# Ex2 - Getting and Knowing your Data

This time we are going to pull data directly from the internet.
Special thanks to: https://github.com/justmarkham for sharing the dataset and materials.

### Step 1. Import the necessary libraries

In [14]:
import pyspark

In [1]:
from pyspark.sql import SparkSession
spark = SparkSession.builder.appName("ex2").getOrCreate()
spark

### Step 2. Import the dataset from this [address](https://raw.githubusercontent.com/justmarkham/DAT8/master/data/chipotle.tsv). 

### Step 3. Assign it to a variable called chipotle.

In [2]:
from pyspark import SparkFiles

In [8]:
# chipo = spark.read.csv(path="https://raw.githubusercontent.com/justmarkham/DAT8/master/data/chipotle.tsv", 
#                        sep='/t')

url = "https://raw.githubusercontent.com/justmarkham/DAT8/master/data/chipotle.tsv"

spark.sparkContext.addFile(url)

chipotle = spark.read.csv(SparkFiles.get("chipotle.tsv"), header=True, inferSchema=True, sep='\t')

### Step 4. See the first 10 entries

In [9]:
chipotle.show(10)

+--------+--------+--------------------+--------------------+----------+
|order_id|quantity|           item_name|  choice_description|item_price|
+--------+--------+--------------------+--------------------+----------+
|       1|       1|Chips and Fresh T...|                NULL|    $2.39 |
|       1|       1|                Izze|        [Clementine]|    $3.39 |
|       1|       1|    Nantucket Nectar|             [Apple]|    $3.39 |
|       1|       1|Chips and Tomatil...|                NULL|    $2.39 |
|       2|       2|        Chicken Bowl|[Tomatillo-Red Ch...|   $16.98 |
|       3|       1|        Chicken Bowl|[Fresh Tomato Sal...|   $10.98 |
|       3|       1|       Side of Chips|                NULL|    $1.69 |
|       4|       1|       Steak Burrito|[Tomatillo Red Ch...|   $11.75 |
|       4|       1|    Steak Soft Tacos|[Tomatillo Green ...|    $9.25 |
|       5|       1|       Steak Burrito|[Fresh Tomato Sal...|    $9.25 |
+--------+--------+--------------------+-----------

In [10]:
chipotle.take(2)

[Row(order_id=1, quantity=1, item_name='Chips and Fresh Tomato Salsa', choice_description='NULL', item_price='$2.39 '),
 Row(order_id=1, quantity=1, item_name='Izze', choice_description='[Clementine]', item_price='$3.39 ')]

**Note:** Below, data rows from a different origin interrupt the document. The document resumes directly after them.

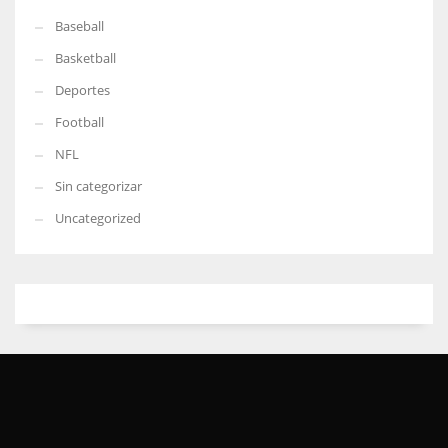
Baseball
Basketball
Deportes
Football
NFL
Sin categorizar
Uncategorized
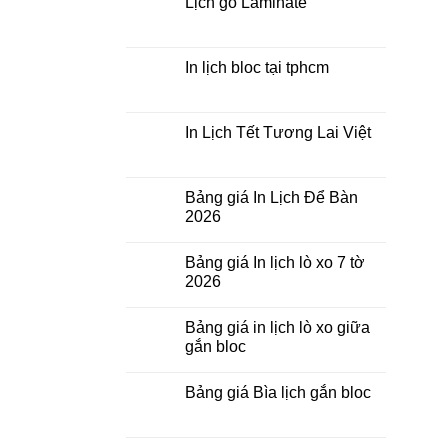
Lịch gỗ Laminate
yêu
ở
cầu
In
Không
Lịch
có
Tết
bình
Để
luận
In lịch bloc tại tphcm
Bàn
ở
Lịch
Không
gỗ
có
Laminate
bình
luận
In Lịch Tết Tương Lai Việt
ở
In
Không
lịch
có
bloc
bình
tại
luận
Bảng giá In Lịch Để Bàn
tphcm
ở
2026
In
Lịch
Không
Tết
có
Tương
Bảng giá In lịch lò xo 7 tờ
bình
Lai
luận
2026
Việt
ở
Bảng
Không
giá
có
Bảng giá in lịch lò xo giữa
In
bình
Lịch
luận
gắn bloc
Để
ở
Bàn
Bảng
Không
2026
giá
có
Bảng giá Bìa lịch gắn bloc
In
bình
lịch
luận
Không
lò
ở
có
xo
Bảng
bình
7
giá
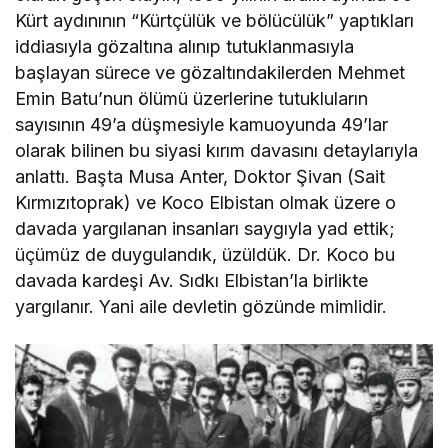
Kürt aydınının “Kürtçülük ve bölücülük” yaptıkları
iddiasıyla gözaltına alınıp tutuklanmasıyla
başlayan sürece ve gözaltındakilerden Mehmet
Emin Batu’nun ölümü üzerlerine tutukluların
sayısının 49’a düşmesiyle kamuoyunda 49’lar
olarak bilinen bu siyasi kırım davasını detaylarıyla
anlattı. Başta Musa Anter, Doktor Şivan (Sait
Kırmızıtoprak) ve Koco Elbistan olmak üzere o
davada yargılanan insanları saygıyla yad ettik;
üçümüz de duygulandık, üzüldük. Dr. Koco bu
davada kardeşi Av. Sıdkı Elbistan’la birlikte
yargılanır. Yani aile devletin gözünde mimlidir.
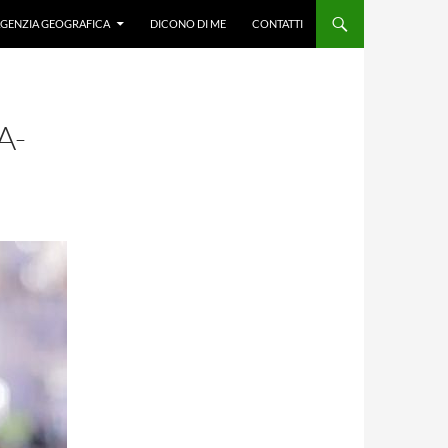
GENZIA GEOGRAFICA
DICONO DI ME
CONTATTI
A-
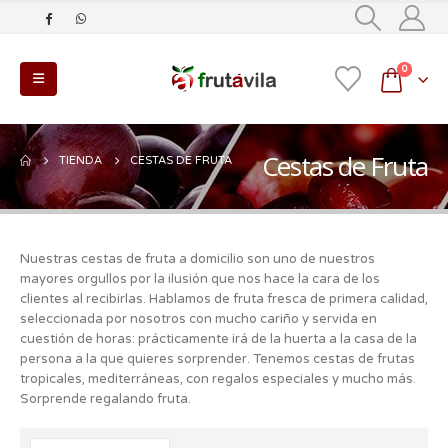
0
Cestas de Fruta
TIENDA
CESTAS DE FRUTA
Nuestras cestas de fruta a domicilio son uno de nuestros
mayores orgullos por la ilusión que nos hace la cara de los
clientes al recibirlas. Hablamos de fruta fresca de primera calidad,
seleccionada por nosotros con mucho cariño y servida en
cuestión de horas: prácticamente irá de la huerta a la casa de la
persona a la que quieres sorprender. Tenemos cestas de frutas
tropicales, mediterráneas, con regalos especiales y mucho más.
Sorprende regalando fruta.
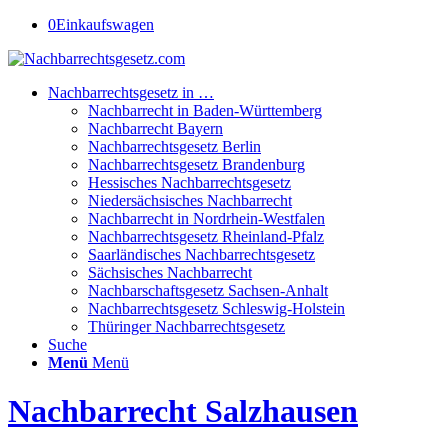
0
Einkaufswagen
Nachbarrechtsgesetz in …
Nachbarrecht in Baden-Württemberg
Nachbarrecht Bayern
Nachbarrechtsgesetz Berlin
Nachbarrechtsgesetz Brandenburg
Hessisches Nachbarrechtsgesetz
Niedersächsisches Nachbarrecht
Nachbarrecht in Nordrhein-Westfalen
Nachbarrechtsgesetz Rheinland-Pfalz
Saarländisches Nachbarrechtsgesetz
Sächsisches Nachbarrecht
Nachbarschaftsgesetz Sachsen-Anhalt
Nachbarrechtsgesetz Schleswig-Holstein
Thüringer Nachbarrechtsgesetz
Suche
Menü
Menü
Nachbarrecht Salzhausen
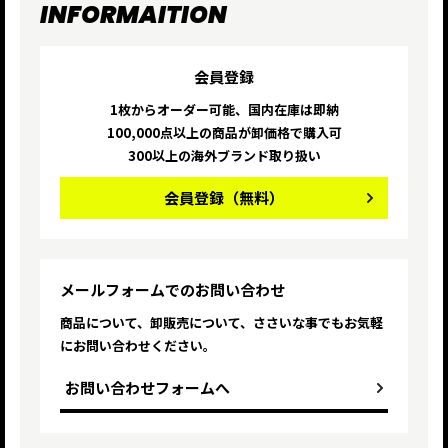
INFORMAITION
会員登録
1枚からオーダー可能、国内在庫は即納
100,000点以上の商品が卸価格で購入可
300以上の海外ブランド取り扱い
会員登録
（無料）
メールフォームでのお問い合わせ
商品について、卸販売について、ささいな
事でもお気軽
にお問い合わせください。
お問い合わせフォームへ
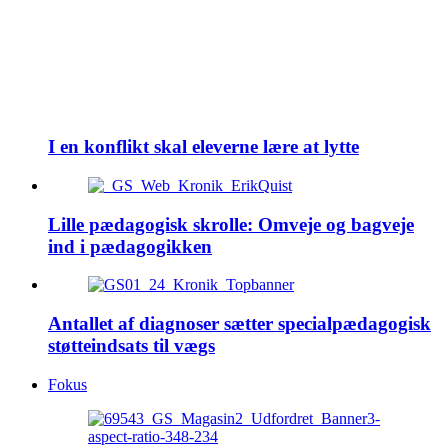
I en konflikt skal eleverne lære at lytte
Lille pædagogisk skrolle: Omveje og bagveje
ind i pædagogikken
Antallet af diagnoser sætter specialpædagogisk
støtteindsats til vægs
Fokus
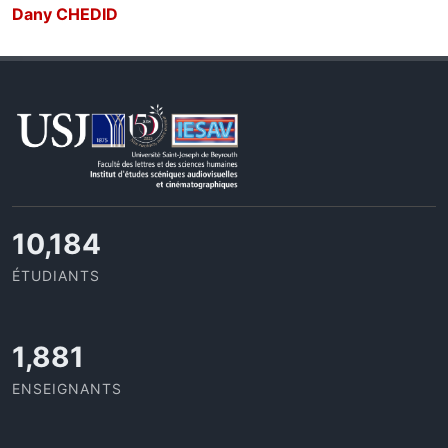
Dany CHEDID
11,418
ÉTUDIANTS
2,109
ENSEIGNANTS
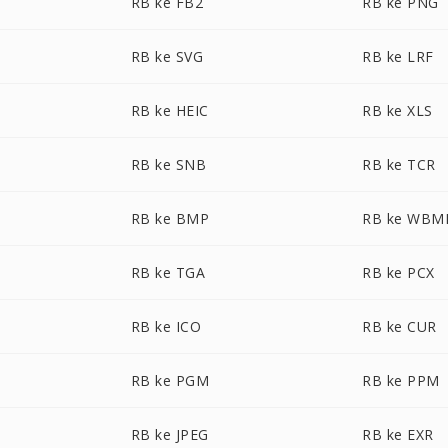
RB ke FB2
RB ke PNG
RB ke SVG
RB ke LRF
RB ke HEIC
RB ke XLS
RB ke SNB
RB ke TCR
RB ke BMP
RB ke WBM
RB ke TGA
RB ke PCX
RB ke ICO
RB ke CUR
RB ke PGM
RB ke PPM
RB ke JPEG
RB ke EXR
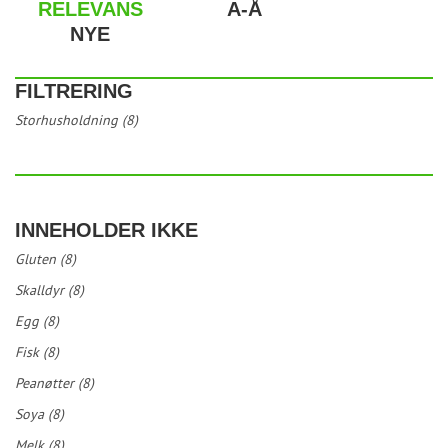
RELEVANS
A-Å
NYE
FILTRERING
Storhusholdning (8)
INNEHOLDER IKKE
Gluten (8)
Skalldyr (8)
Egg (8)
Fisk (8)
Peanøtter (8)
Soya (8)
Melk (8)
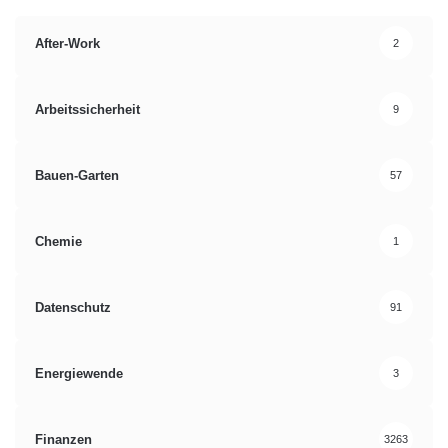
After-Work
2
Arbeitssicherheit
9
Bauen-Garten
57
Chemie
1
Datenschutz
91
Energiewende
3
Finanzen
3263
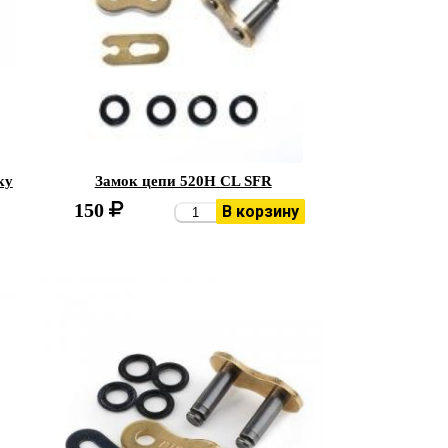
ку
Замок цепи 520H CL SFR
150
В корзину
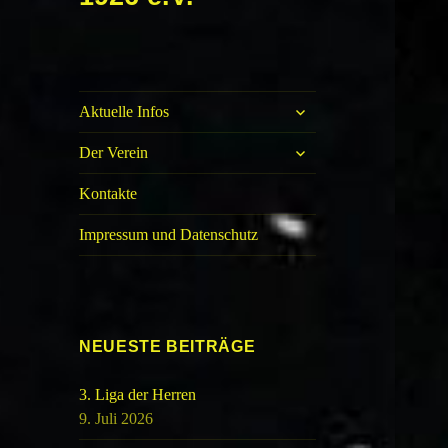
untermenü
Aktuelle Infos
öffnen
untermenü
Der Verein
öffnen
Kontakte
Impressum und Datenschutz
NEUESTE BEITRÄGE
3. Liga der Herren
9. Juli 2026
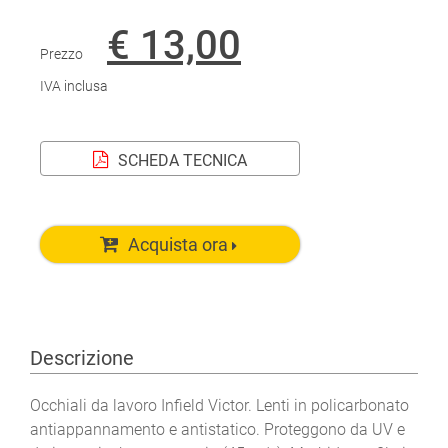
€ 13,00
Prezzo
IVA inclusa
SCHEDA TECNICA
Acquista ora
Descrizione
Occhiali da lavoro Infield Victor. Lenti in policarbonato
antiappannamento e antistatico. Proteggono da UV e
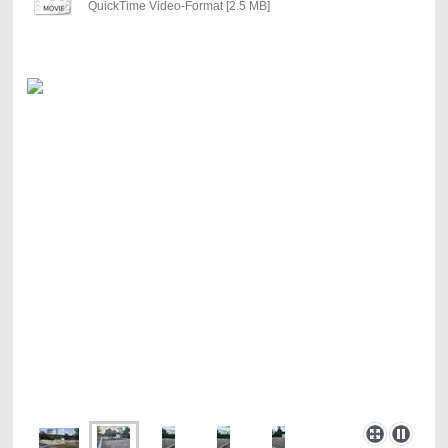
QuickTime Video-Format [2.5 MB]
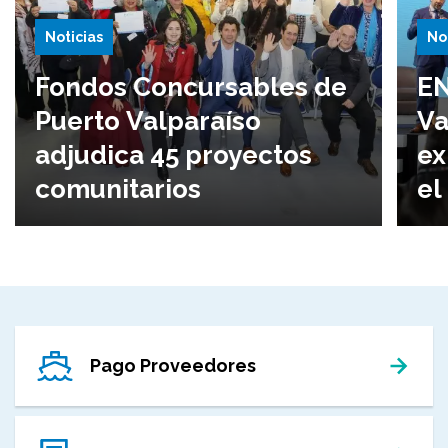
Noticias
No
Fondos Concursables de
EN
Puerto Valparaíso
Va
adjudica 45 proyectos
ex
comunitarios
el
Pago Proveedores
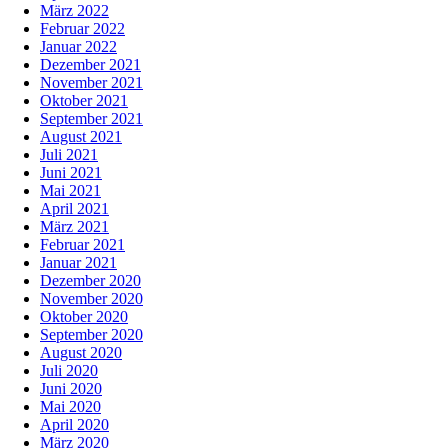
März 2022
Februar 2022
Januar 2022
Dezember 2021
November 2021
Oktober 2021
September 2021
August 2021
Juli 2021
Juni 2021
Mai 2021
April 2021
März 2021
Februar 2021
Januar 2021
Dezember 2020
November 2020
Oktober 2020
September 2020
August 2020
Juli 2020
Juni 2020
Mai 2020
April 2020
März 2020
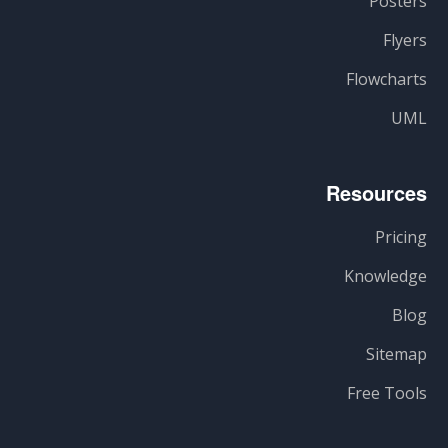
Posters
Flyers
Flowcharts
UML
Resources
Pricing
Knowledge
Blog
Sitemap
Free Tools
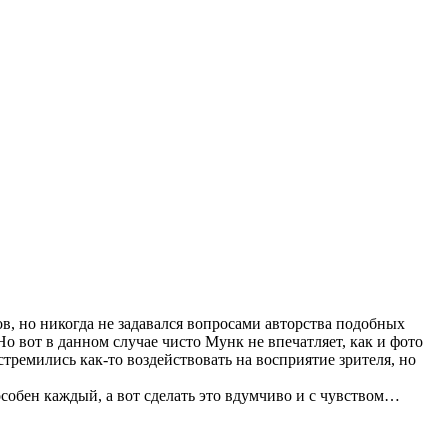
ов, но никогда не задавался вопросами авторства подобных
 вот в данном случае чисто Мунк не впечатляет, как и фото
стремились как-то воздействовать на восприятие зрителя, но
пособен каждый, а вот сделать это вдумчиво и с чувством…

### Step 5. What is the number of observations in the dataset?

In [12]:
# Solution 1
print(chipotle.count(), ",", len(chipotle.columns))

4622 , 5


In [15]:
# Solution 2
def sparkShape(dataFrame):
    return (dataFrame.count(), len(dataFrame.columns))

pyspark.sql.dataframe.DataFrame.shape = sparkShape

print(chipotle.shape())

(4622, 5)


### Step 6. What is the number of columns in the dataset?

In [16]:
len(chipotle.columns)

5

### Step 7. Print the name of all the columns.

In [17]:
chipotle.columns

['order_id', 'quantity', 'item_name', 'choice_description', 'item_price']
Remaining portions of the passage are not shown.